**EXERCISE GOAL**
Copy out every line from the records that includes "Icon".

**EXERCISE MATERIAL**
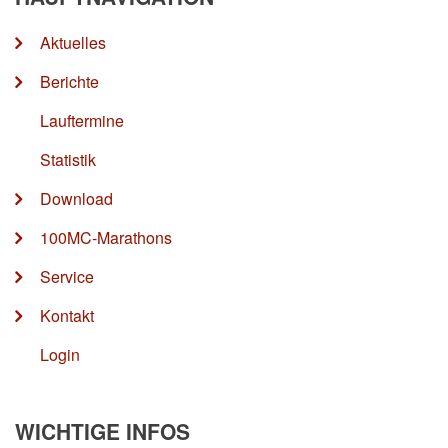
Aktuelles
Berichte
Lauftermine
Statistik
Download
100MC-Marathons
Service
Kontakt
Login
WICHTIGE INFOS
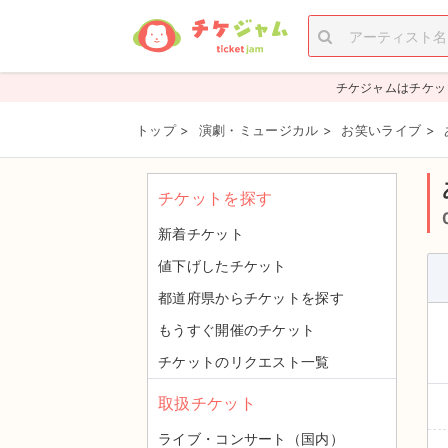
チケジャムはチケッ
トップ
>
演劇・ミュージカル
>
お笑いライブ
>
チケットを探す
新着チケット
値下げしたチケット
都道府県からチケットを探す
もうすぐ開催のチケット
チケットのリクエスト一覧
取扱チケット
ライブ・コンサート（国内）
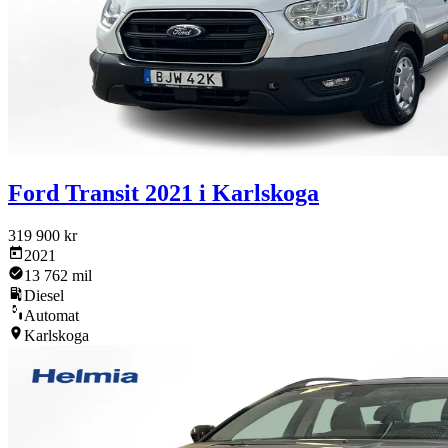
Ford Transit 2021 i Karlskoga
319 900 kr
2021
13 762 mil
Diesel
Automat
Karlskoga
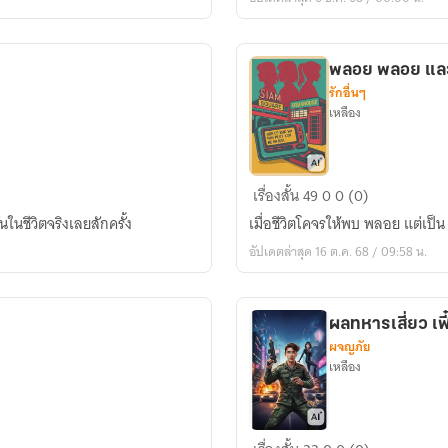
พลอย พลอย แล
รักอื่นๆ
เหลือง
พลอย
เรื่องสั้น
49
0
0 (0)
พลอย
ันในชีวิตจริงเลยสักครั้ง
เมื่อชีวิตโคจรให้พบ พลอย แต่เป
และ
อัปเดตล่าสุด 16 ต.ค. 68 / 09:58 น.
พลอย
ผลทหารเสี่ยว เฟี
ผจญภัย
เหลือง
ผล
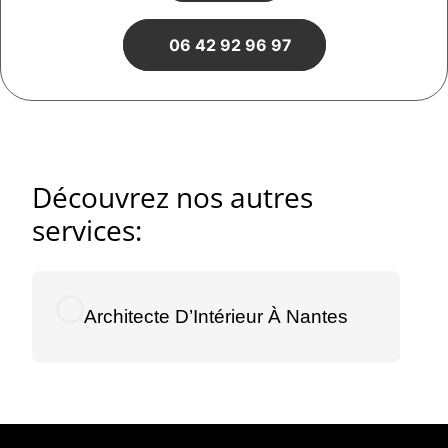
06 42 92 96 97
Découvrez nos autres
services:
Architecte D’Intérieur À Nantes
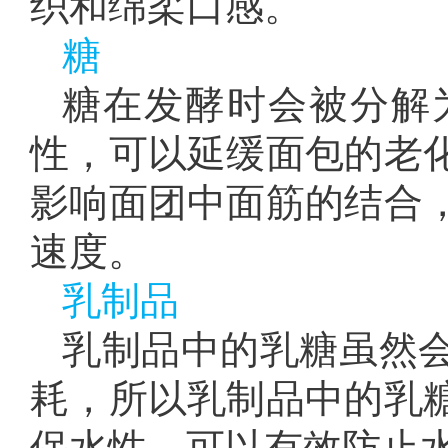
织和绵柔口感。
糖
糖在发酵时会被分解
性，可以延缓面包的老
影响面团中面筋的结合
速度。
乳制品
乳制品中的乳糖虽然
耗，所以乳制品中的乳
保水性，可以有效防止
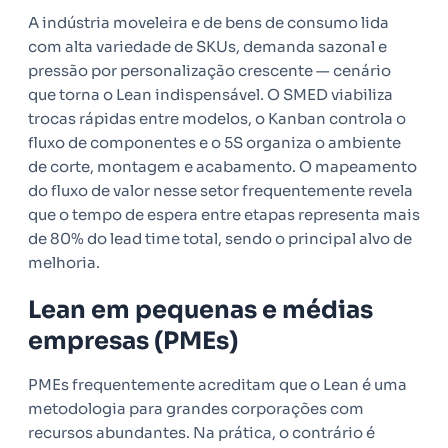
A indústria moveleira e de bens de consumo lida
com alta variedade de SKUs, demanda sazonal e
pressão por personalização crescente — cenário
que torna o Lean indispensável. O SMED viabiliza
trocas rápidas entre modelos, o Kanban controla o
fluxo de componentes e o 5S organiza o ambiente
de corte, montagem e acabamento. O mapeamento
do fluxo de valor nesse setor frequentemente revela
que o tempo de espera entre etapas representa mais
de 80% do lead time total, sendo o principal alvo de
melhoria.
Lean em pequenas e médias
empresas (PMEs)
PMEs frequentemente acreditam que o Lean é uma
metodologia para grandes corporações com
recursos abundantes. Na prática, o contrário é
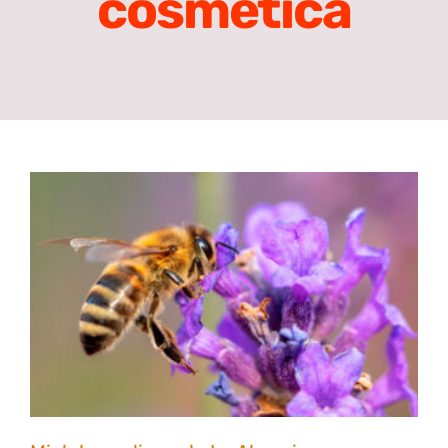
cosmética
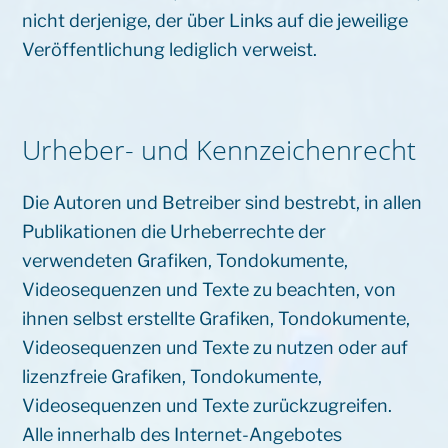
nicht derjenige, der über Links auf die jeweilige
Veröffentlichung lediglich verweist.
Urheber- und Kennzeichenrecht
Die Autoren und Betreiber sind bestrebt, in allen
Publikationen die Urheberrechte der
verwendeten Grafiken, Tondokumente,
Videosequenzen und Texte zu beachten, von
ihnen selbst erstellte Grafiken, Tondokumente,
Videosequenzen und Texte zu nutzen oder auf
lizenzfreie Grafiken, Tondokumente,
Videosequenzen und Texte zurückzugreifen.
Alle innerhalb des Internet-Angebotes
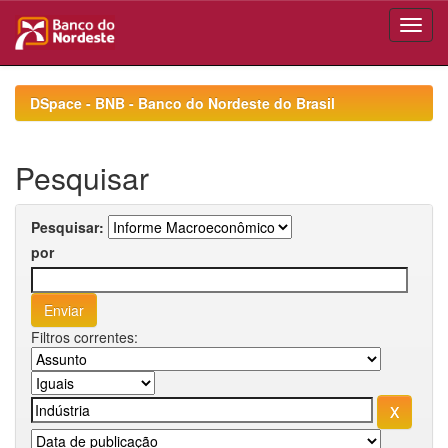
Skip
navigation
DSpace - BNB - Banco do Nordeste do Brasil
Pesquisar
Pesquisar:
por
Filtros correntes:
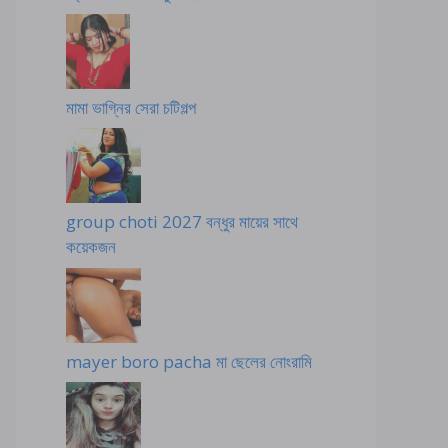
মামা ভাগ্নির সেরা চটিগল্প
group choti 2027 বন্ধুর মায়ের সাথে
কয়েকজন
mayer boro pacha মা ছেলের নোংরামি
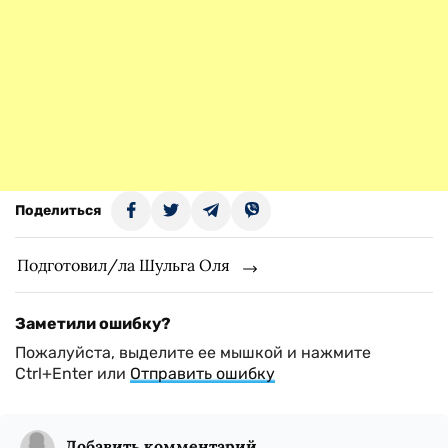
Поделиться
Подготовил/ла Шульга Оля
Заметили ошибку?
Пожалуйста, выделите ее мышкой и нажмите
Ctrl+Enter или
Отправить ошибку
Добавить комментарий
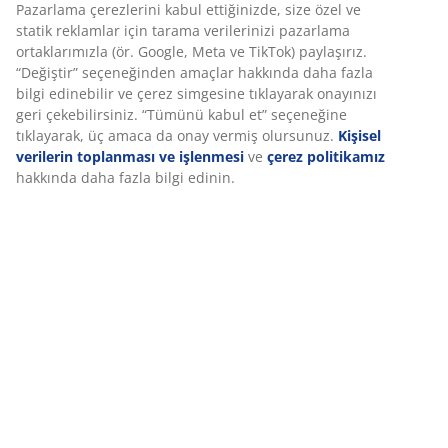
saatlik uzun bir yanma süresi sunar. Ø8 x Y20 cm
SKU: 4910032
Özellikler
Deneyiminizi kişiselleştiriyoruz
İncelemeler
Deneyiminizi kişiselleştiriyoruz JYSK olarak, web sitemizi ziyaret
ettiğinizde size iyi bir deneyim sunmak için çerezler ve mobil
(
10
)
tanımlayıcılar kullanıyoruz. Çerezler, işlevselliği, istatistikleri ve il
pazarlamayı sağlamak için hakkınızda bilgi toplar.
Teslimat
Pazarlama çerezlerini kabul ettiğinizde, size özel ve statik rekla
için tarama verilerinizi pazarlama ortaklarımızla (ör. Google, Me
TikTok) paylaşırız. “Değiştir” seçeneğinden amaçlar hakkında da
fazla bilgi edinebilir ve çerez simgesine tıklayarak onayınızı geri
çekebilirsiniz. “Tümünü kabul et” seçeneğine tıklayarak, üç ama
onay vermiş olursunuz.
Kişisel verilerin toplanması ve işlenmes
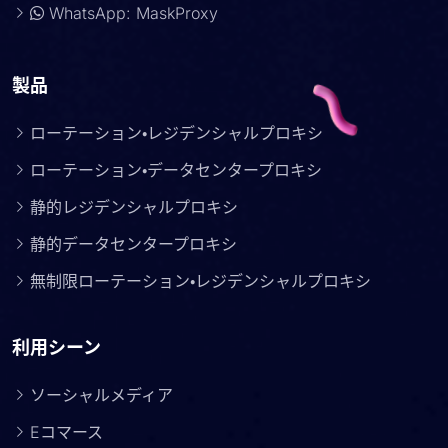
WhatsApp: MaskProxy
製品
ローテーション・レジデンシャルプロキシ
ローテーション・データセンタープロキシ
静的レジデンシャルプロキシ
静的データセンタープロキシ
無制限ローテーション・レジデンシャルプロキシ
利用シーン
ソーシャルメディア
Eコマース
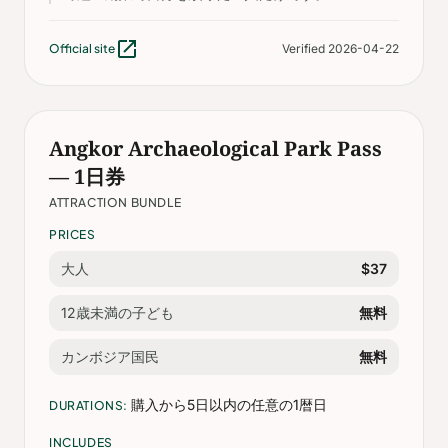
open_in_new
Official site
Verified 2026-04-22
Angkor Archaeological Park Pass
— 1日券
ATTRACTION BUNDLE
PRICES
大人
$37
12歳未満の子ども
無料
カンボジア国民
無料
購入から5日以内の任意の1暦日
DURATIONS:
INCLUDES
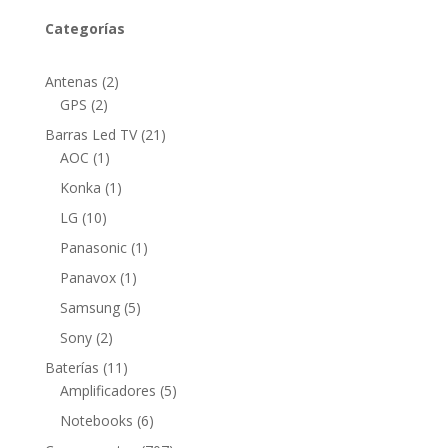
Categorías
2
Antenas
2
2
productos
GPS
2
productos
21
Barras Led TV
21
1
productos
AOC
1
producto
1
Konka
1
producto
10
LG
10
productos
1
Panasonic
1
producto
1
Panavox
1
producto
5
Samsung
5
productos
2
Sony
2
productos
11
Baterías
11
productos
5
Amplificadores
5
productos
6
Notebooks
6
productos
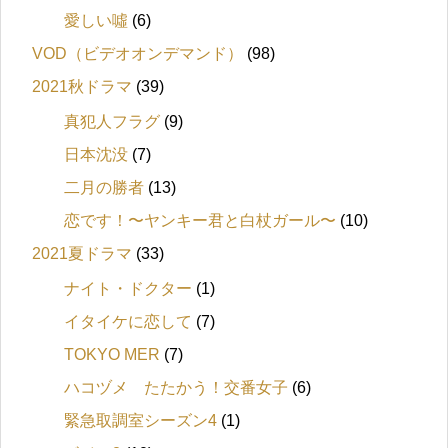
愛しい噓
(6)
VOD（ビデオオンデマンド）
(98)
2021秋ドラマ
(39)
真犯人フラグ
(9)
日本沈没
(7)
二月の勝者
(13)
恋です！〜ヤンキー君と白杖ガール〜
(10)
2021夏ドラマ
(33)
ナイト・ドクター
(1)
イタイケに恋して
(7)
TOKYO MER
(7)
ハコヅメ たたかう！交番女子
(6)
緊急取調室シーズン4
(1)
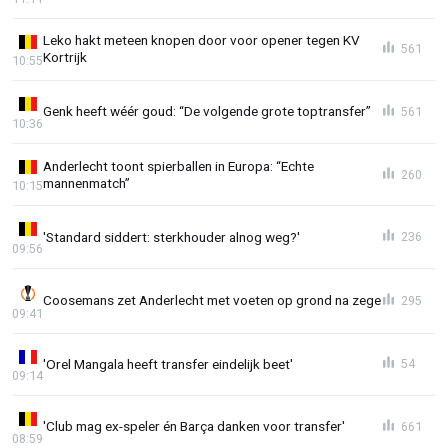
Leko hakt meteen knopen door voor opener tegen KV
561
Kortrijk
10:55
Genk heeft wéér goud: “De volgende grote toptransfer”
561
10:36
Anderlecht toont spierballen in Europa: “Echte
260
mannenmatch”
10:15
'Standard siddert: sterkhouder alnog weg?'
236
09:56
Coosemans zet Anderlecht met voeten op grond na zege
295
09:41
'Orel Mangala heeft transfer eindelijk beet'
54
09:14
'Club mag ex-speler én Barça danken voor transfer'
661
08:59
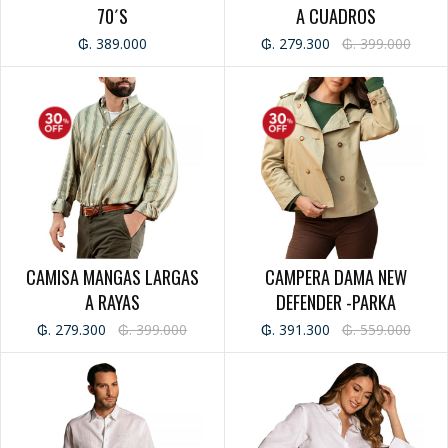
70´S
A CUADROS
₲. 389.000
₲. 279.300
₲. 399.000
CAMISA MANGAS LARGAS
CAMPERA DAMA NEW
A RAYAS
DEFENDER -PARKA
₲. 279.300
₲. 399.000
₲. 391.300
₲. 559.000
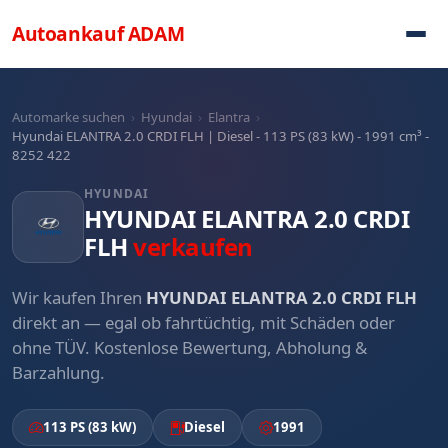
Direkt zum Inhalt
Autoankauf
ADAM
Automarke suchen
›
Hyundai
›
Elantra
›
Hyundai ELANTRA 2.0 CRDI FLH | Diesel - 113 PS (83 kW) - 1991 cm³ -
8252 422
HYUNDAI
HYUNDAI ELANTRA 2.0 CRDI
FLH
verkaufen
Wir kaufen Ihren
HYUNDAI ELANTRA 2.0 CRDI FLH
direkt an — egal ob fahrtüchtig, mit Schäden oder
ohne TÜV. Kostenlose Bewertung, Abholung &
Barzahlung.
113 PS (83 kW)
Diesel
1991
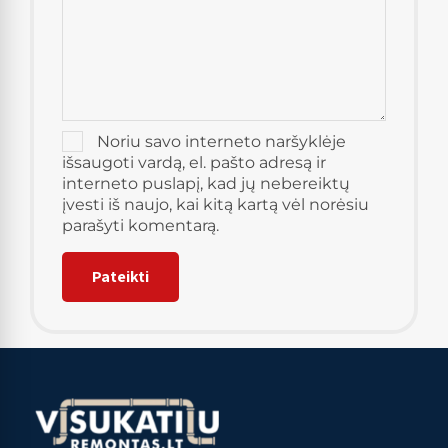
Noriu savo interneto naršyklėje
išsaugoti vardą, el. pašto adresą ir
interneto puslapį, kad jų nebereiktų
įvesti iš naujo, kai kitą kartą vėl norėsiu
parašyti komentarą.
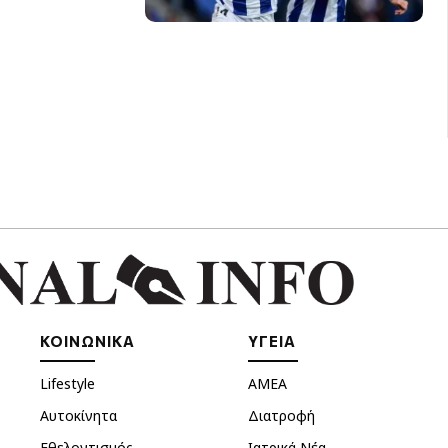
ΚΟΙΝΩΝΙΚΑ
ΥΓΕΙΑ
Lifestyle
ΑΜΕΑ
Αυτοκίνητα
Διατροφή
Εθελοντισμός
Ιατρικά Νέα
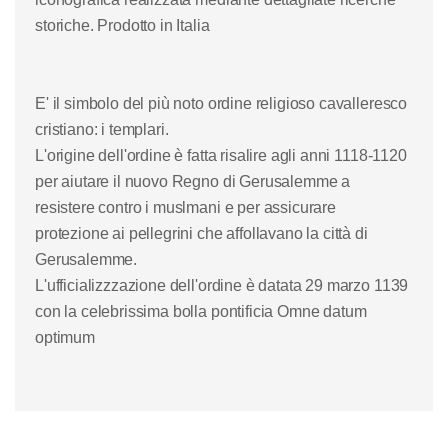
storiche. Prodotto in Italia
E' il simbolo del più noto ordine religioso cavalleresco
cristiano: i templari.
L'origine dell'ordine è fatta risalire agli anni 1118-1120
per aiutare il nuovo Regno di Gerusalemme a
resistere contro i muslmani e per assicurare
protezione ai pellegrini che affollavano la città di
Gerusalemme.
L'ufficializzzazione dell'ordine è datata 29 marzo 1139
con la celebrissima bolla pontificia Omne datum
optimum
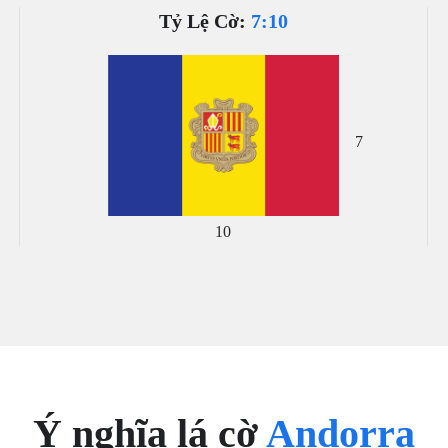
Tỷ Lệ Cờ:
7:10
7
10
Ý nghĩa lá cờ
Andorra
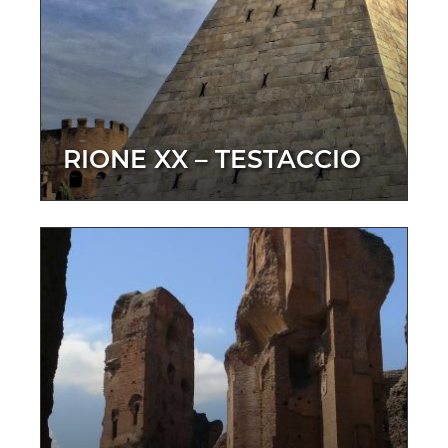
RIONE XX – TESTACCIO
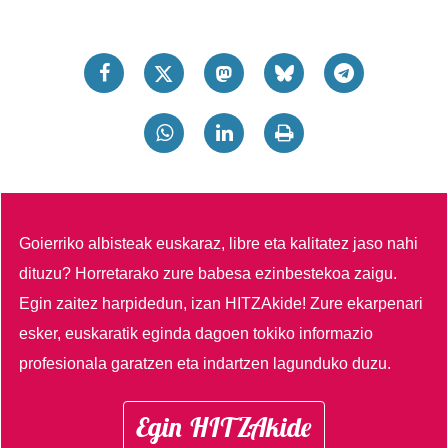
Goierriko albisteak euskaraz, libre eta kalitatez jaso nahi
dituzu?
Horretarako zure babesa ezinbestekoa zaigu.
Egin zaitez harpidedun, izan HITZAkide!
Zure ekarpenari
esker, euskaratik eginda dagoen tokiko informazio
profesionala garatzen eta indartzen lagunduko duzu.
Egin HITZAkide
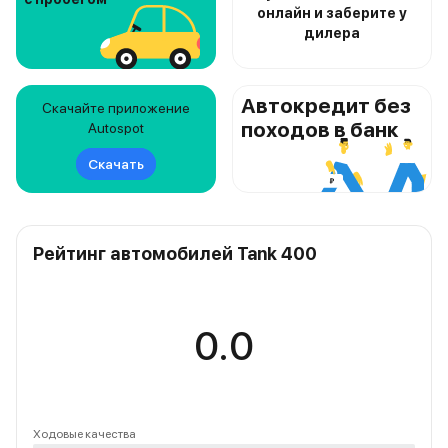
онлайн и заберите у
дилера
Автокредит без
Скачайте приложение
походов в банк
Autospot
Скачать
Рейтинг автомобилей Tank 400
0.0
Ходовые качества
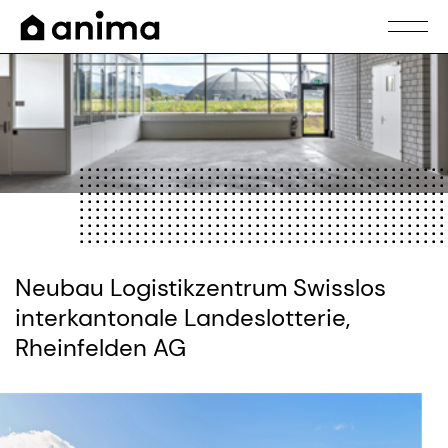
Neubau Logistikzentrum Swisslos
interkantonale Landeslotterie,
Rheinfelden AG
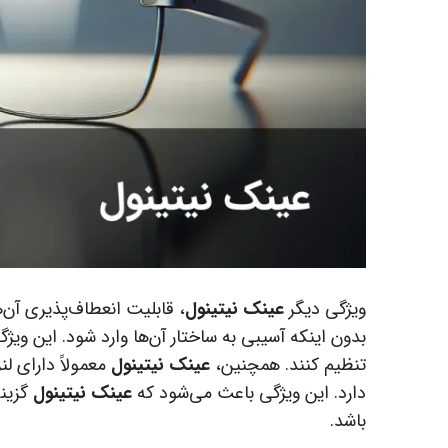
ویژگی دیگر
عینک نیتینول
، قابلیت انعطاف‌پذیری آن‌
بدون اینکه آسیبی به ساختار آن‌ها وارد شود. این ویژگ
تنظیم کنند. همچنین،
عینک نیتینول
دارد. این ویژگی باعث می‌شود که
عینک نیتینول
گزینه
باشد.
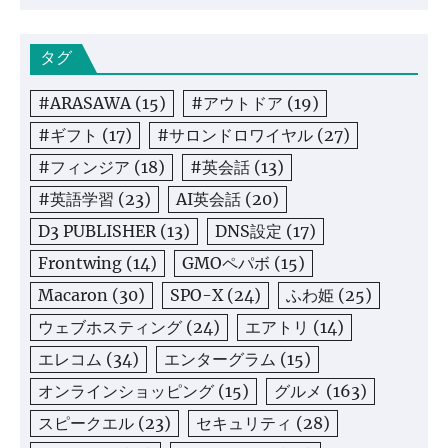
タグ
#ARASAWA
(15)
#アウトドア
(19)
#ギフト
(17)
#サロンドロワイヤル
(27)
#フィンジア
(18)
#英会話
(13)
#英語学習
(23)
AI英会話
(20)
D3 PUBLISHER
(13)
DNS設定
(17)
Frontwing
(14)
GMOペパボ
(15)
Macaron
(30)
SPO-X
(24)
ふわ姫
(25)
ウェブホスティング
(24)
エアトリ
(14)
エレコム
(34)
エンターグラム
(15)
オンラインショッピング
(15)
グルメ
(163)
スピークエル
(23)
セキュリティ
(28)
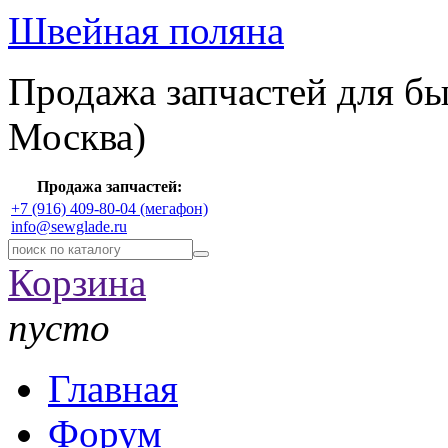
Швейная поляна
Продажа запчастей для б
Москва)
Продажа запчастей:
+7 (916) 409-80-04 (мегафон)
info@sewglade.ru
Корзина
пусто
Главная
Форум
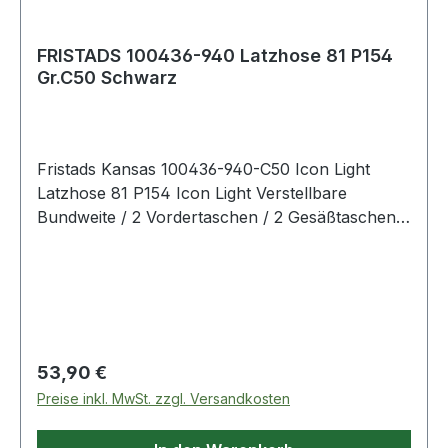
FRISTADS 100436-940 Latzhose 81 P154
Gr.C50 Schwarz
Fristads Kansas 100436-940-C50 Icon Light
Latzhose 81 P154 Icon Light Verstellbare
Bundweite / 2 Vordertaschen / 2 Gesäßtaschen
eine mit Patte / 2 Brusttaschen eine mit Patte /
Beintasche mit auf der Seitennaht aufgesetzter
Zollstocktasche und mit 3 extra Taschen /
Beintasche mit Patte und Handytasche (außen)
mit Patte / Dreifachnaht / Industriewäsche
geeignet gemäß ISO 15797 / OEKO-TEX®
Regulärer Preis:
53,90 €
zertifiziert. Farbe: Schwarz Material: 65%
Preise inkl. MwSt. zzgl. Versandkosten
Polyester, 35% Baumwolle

**SOLUTION**
Fristads Kansas 100436-940-C50 Icon Light
Latzhose 81 P154 Icon Light Verstellbare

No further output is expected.